The committee welcomes feedback on the contents of this discussion paper. Because the concept and technical implementations of Internationalized Domain Names are 'works in progress', the committee emphasizes that the information and views contained in this discussion paper may become inaccurate or outdated. Comments should be sent to idn-comment@icann.org.

In simple terms, the Committee's current thinking focuses on extending to the IDN namespace existing policies and concepts for the creation of ASCII generic TLDs (gTLDs) and ASCII country-code TLD (ccTLDs), which have been developed and refined over time, while giving due consideration to additions and variations in policy to take into account unique factors related to the use of non-ASCII characters within the DNS.


This paper suggests a tentative framework for classifying possible non-ASCII TLDs. The rationale for classification is a recognition that different types of TLDs (whether ASCII or non-ASCII) may require different selection mechanisms, depending upon the peculiar policy considerations that arise in connection with each category. For example, as elaborated below, current ICANN policy provides different selection mechanisms for ccTLDs and gTLDs.

A comprehensive selection and implementation process for non-ASCII TLDs would include a number of steps, including:

  • Finalization of IDNA standard;
  • Root zone implementation testing;
  • Selection of registry operators; and
  • Registry-level testing and deployment.

It is anticipated that the ICANN IDN Committee will publish a further paper that considers the issue of potential non ASCII TLD selection processes and criteria in the near future.

In thinking about the creation of non-ASCII TLDs, the committee began with the existing ICANN policy baseline for the creation of new TLDs, including the principles that (1) TLD expansion should occur in a careful and controlled fashion, with regard for the overall stability of the DNS; (2) the sudden introduction of a massive number of new TLDs would be a bad idea; (3) a new TLD can only be created if there is a willing and able registry operator to run it; and (4) different categories of new TLDs may require different contractual, policy, and selection frameworks; and (5) the selection process should be transparent, allowing key stakeholders to participate in it.

The committee has generally agreed on two additional principles that relate specifically to non-ASCII TLDs, namely: (6)  the core purpose of introducing non-ASCII TLDs would be to make the DNS service easier to use for Internet users whose native languages include non-ASCII characters; and (7) a new TLD should only be introduced if user demand can be demonstrated to exist.

For purposes of this discussion paper, the committee takes as its hypothesis the notion that potential new TLDs should logically be classified according to the evident semantic meaning of the TLD string itself.
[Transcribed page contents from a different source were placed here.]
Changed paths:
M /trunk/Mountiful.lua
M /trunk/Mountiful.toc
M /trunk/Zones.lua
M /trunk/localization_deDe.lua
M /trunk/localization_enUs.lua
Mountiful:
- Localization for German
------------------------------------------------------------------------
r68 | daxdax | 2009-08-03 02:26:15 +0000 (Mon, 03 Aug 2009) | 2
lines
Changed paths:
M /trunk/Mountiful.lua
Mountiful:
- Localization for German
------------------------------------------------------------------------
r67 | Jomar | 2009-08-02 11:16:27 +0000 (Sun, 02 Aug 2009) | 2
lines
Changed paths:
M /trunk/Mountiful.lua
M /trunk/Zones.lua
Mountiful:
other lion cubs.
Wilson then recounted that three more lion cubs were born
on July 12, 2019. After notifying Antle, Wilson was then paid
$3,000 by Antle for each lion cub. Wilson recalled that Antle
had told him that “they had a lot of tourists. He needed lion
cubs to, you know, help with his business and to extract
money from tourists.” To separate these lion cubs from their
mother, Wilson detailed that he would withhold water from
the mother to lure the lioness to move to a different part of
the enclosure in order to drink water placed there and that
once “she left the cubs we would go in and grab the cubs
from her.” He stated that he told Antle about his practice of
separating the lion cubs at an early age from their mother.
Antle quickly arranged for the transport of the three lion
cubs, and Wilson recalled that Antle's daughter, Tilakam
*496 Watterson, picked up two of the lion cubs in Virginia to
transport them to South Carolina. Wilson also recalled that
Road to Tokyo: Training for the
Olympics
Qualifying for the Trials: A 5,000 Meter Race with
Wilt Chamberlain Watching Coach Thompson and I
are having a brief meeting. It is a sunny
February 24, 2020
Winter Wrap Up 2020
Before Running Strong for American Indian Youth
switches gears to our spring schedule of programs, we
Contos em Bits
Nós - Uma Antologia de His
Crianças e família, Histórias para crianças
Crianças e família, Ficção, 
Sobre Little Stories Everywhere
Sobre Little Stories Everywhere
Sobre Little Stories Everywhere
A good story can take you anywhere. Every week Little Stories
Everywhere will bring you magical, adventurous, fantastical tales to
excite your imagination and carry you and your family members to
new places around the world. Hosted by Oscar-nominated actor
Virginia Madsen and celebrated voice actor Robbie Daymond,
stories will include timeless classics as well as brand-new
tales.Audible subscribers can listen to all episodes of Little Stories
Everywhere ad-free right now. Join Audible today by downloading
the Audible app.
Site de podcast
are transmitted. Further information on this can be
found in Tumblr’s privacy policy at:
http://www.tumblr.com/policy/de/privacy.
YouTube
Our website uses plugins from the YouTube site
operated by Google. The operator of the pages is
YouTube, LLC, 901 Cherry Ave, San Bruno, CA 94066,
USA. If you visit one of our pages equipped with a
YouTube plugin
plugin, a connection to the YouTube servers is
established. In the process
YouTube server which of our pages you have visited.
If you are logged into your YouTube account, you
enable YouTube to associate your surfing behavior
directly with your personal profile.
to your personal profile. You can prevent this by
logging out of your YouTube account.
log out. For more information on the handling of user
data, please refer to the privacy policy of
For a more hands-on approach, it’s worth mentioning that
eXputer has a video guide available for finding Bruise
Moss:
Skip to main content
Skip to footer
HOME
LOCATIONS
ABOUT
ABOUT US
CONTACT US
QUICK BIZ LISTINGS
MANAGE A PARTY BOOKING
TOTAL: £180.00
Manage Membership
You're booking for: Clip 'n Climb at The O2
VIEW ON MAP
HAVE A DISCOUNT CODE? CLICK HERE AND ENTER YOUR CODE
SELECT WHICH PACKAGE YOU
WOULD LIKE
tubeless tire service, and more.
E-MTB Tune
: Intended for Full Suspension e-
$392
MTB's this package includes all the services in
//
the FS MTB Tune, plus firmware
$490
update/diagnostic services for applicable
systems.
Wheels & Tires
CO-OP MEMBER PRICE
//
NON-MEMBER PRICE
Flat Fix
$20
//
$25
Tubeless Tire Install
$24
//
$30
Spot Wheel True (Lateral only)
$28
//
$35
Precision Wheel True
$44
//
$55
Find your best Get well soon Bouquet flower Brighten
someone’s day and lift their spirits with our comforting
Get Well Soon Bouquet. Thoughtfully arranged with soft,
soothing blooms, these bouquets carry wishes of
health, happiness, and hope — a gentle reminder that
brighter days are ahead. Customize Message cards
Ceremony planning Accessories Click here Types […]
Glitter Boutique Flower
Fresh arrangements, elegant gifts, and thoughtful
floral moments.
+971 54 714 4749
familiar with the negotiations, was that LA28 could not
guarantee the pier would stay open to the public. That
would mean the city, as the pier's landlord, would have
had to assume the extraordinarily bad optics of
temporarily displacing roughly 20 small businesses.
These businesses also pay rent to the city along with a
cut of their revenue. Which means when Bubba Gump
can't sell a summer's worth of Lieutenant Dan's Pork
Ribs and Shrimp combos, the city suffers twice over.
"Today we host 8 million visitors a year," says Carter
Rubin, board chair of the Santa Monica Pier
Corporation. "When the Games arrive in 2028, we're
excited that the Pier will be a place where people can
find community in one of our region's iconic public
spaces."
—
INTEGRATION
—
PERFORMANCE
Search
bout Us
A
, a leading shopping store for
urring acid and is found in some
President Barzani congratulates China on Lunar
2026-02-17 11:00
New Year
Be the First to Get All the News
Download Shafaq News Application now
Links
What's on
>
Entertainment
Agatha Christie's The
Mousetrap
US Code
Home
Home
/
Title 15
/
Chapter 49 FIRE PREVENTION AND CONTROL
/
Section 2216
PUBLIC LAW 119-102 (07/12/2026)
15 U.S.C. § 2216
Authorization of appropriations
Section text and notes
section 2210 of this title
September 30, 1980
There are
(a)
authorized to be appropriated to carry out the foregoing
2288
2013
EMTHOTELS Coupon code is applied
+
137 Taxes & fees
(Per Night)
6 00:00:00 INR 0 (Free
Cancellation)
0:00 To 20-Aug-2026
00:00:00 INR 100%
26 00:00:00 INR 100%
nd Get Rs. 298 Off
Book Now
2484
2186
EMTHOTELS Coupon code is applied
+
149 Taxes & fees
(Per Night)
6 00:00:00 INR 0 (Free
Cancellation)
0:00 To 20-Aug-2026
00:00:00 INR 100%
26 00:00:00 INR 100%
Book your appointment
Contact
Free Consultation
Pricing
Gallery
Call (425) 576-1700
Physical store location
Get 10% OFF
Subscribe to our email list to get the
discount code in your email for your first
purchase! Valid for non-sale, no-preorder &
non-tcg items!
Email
In other words, a given TLD string should be understood as having a certain intended meaning, should be classified accordingly, and should be matched to an appropriately tailored selection process.

The Committee notes that the potential for semantic ambiguity exists when different non ASCII TLDs are interpreted by Internet users who speak different languages. While every reasonable attempt will be made to minimize such ambiguities, it is impossible to eliminate this problem altogether.

The concept of semantic meaning is central to this analysis. For example, the .info TLD was treated as global and unrestricted, on the basis of the semantic link between the term "info" and the concept of "information." The .biz TLD is restricted to business registrants, on the basis of the semantic link between the term "biz" and the concept of "business." The .museum TLD is restricted to museum registrants, on the basis of the semantic link between the term "museum" and the community of "museums." In the realm of the country-code TLDs, there is a semantic link between the assigned two-letter codes and the name of the associated geographic unit. Thus, .no is semantically linked to Norway, .us to the United States, .za to South Africa, and .ch to Switzerland. Under longstanding IANA policy (see RFC-1591 and ICP-1 ), these two-letter codes are taken strictly from the ISO-3166-1 table (with a few historical exceptions), meaning that IANA/ICANN stays out of the business of determining what is and is not a country (or geographically distinct territory), and what name or abbreviation is semantically associated with any given geographic unit. Those problems are properly excluded from the ICANN process, and resolved by a politically expert, internationally-recognized body, the International Organization for Standardization and its ISO 3166 Maintenance Agency.

Following from these premises, the committee undertook to imagine the DNS namespace as a whole (including ASCII and non-ASCII TLDs), and to attempt a general (and probably incomplete) classification of potential TLD strings, oriented around semantic meaning.

The committee identified the following basic categories of potential TLD strings, based on the semantic meaning of the string itself:

1. Semantic association with Geographic Units
2. Semantic association with Languages
3. Semantic association with Cultural Groups or Ethnicities
4. Semantic association with Existing Sponsored TLDs
5. Semantic association with Existing Unsponsored TLDs
6. Everything else.

More detailed definitions of these categories, as currently understood by the committee, are set out below.

In the following sections, the committee identifies some specific questions for comment.  However, the committee does not intend to limit comment and input to these questions alone.  The committee invites general comment on any aspect of the issues raised in this paper.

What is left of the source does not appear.